## WORK TASK
The answer must repeat every record exactly, with all pictures omitted.

## THE RECORDS
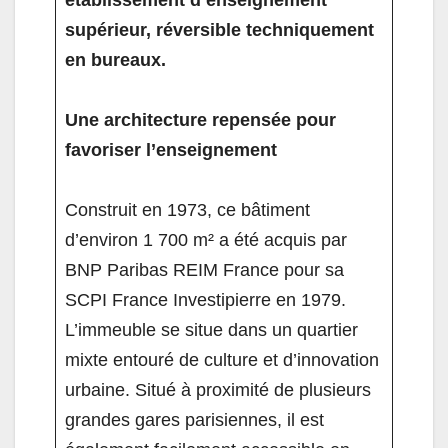
établissement d’enseignement
supérieur, réversible techniquement
en bureaux.
Une architecture repensée pour
favoriser l’enseignement
Construit en 1973, ce bâtiment
d’environ 1 700 m² a été acquis par
BNP Paribas REIM France pour sa
SCPI France Investipierre en 1979.
L’immeuble se situe dans un quartier
mixte entouré de culture et d’innovation
urbaine. Situé à proximité de plusieurs
grandes gares parisiennes, il est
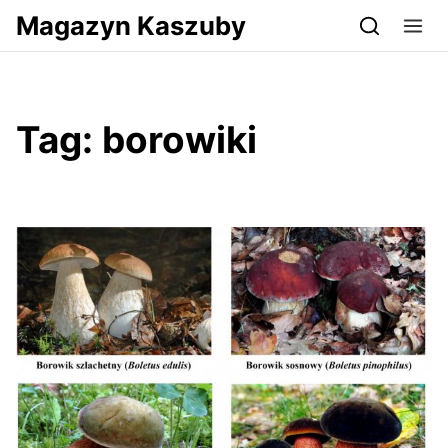
Przejdź do serwisu magazynkaszuby.pl
Magazyn Kaszuby
Tag:
borowiki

## ANSWER AREA
établissement d’enseignement
supérieur, réversible techniquement
en bureaux.
Une architecture repensée pour
favoriser l’enseignement
Construit en 1973, ce bâtiment
d’environ 1 700 m² a été acquis par
BNP Paribas REIM France pour sa
SCPI France Investipierre en 1979.
L’immeuble se situe dans un quartier
mixte entouré de culture et d’innovation
urbaine. Situé à proximité de plusieurs
grandes gares parisiennes, il est
Przejdź do serwisu magazynkaszuby.pl
Magazyn Kaszuby
Tag:
borowiki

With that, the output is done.